In the lab: Lentil Protein Extraction in reactor

One of the specific PROTEIN2FOOD objectives is the development of environmentally sustainable techniques to produce protein ingredients from high quality and high quantity protein crops.

Protein ingredients are developed by extracting high-quality proteins from new nutritious protein crops (pseudocereals) and grain legumes that are high in protein. New methods and processes need to be developed that can convert these crops into protein ingredients for new sustainable food products. With the main goals of optimizing the energy needed for the extraction process, researchers at Fraunhofer IVV and the University of Copenhagen have developed new processes to obtain these protein-rich fractions.

One technique that is used is dry fractionation. In this process, the seeds are first dehulled and milled.  Afterward, dry fractioning happens through sieving with different mesh sizes called sieve classification. Alternative methods to separate starch and protein are fine milling and air classification.

The best-suited extraction method depends on the raw material; while air classification is more suitable for starch containing legumes, sieve classification is more appropriate for the high-quality protein crops.
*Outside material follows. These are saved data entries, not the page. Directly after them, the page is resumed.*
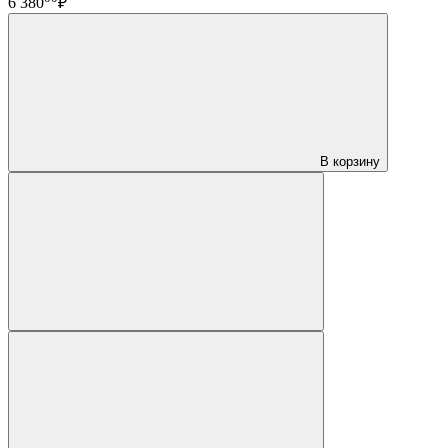
6 380
₽
В корзину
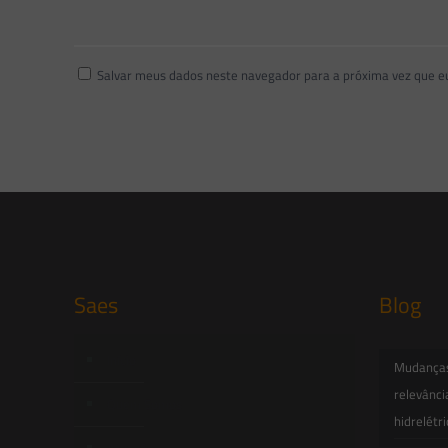
Salvar meus dados neste navegador para a próxima vez que e
Saes
Blog
Início
Mudanças 
relevânci
Quem Somos
hidrelétr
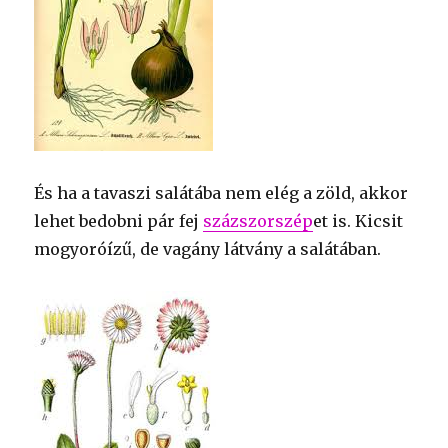
És ha a tavaszi salátába nem elég a zöld, akkor
lehet bedobni pár fej
százszorszép
et is. Kicsit
mogyoróízű, de vagány látvány a salátában.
The impact of milling combined with sieve classification or air classification, analysed in dry fractionation trials, proved to be suitable for providing protein-rich flours of quinoa, amaranth, buckwheat and faba bean with protein contents ranging from 25-65%.  A protein content of 65% is high for a dry fraction process. In all the processes the protein content was at least doubled compared to the seed.

Another processing method, investigated on a lab scale, is mild aqueous extraction of proteins from lupin, quinoa, faba bean and lentil. After finding the optimal method for each raw material, protein products with protein contents that can range from 51% (quinoa) to more than 90% (lupin, lentil) were achieved.

Generally, with all the fractionation processes efficient protein enrichment and purification was accomplished. The resulting new protein fractions showed a 2-3 times higher protein content than the corresponding raw materials. All the prospected processes were scaled-up to pilot plant or industrial scale and provided new protein concentrates or isolates for food development which are not on the market so far.